The following FAQs contain answers to questions about building applications using voice search. Technical FAQs and other information are available as an official V-ENABLE developer.
1. Which platforms does voice search work on?
2. What are the capabilities of mobile voice search?
3. What is the accuracy?
4. What is the latency?
5. How does it work?
6. Are there any commercial applications?
7. How easy is it to convert current applications?
8. What protocols, languages, ports does it use? Is it standards-based?
1. Which platforms does voice search
work on?
We have found through experience that the most effective platforms for client-server
speech recognition are BREW, JAVA, and SYMBIAN. Applications using WAP or XTML
browsers can also integrate our voice search technology. Our veANYWAY™ platform
is designed to work with all of these clients.
2. What are the capabilities of voice
search?
Voice search is very effective working with basic content/keyword databases
(artist names, city/state, business directories). With the limitations of the
cell phone memory, bandwidth, and today's Automated Speech Recognition technology,
full speech to text is not ready for commercial availability in applications.
3. What is the accuracy?
Metrics from current commercial applications indicate a very high level of
recognition. For example, our ringtone applications have shown up to 90%
accuracy when speaking the Artist Name. Our directory application has also
shown up to 90% accuracy when speaking the City/State.
4. What is the latency?
Metrics from commercial applications are now showing a neglible 1-3 second
latency from the time the speech input (Ex. "San Francisco, CA")
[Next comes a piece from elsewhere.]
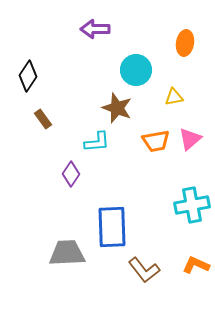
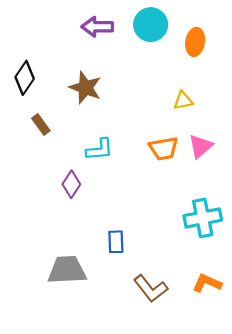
cyan circle: (136, 70) -> (151, 25), moved
brown star: (117, 108) -> (85, 88), moved
blue rectangle: (112, 227) -> (116, 242), size x0.5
is recorded and sent to the time the information (San Francisco, CA) is
received. The majority of that time is network latency. As network bandwidth
increases and as handsets continue to improve, this should also be reduced.
5. How does it work?
Within current applications, the mobile user can have the option of inputting
data into a field with either speech or text. By holding the TALK key, speaking,
and releasing the TALK key, the mobile user will speak the information they
would like to input/search for (Artist Name, Movie Title, City/State). This
will be recorded, optimized for the mobile environment (using compression,
noise filtering, etc.) and processed through an ASR (Automated Speech Recognition)
system via the veGATEWAY™. Once recognized by the ASR, the keyword will
be sent to the relevant content server and processed using our proprietary
search algorithm which will deliver the most relevant content along with related
content to the mobile user. If no content is available for that request, our
recommendation engine will offer similar content to the end user.
6. Are there any commercial applications?
V-ENABLE has deployed 9 different applications on 7 operators. Applications
have been deployed on carriers such as Verizon Wireless, US Cellular, ALLTEL,
Cricket, Verizon Dominican Republic, and Verizon Puerto Rico.
7. How easy is it to convert current applications?
V-ENABLE has built SDKs for BREW, Java, and Symbian developers to easily integrate
code within their applications to add speech search. Custom development work
may be required for WAP and xHTML integration depending on the application.
Average integration time to integrate the veCLIENT™ SDK has been 3-5
business days.
8. What protocols, languages, ports does it use? Is it standards-based?
The veGATEWAY™ supports all wireless standards for protocols, and speech
recognition including WAP, SMS, MMS, VoiceXML, X+V, MRCP. V-ENABLE can support
the following languages: U.S. and U.K. English, Italian, Spanish, Catalan,
Brazilian, Portuguese, French, German, Greek, Argentinean Spanish, Chilean
Spanish, Swedish, Dutch.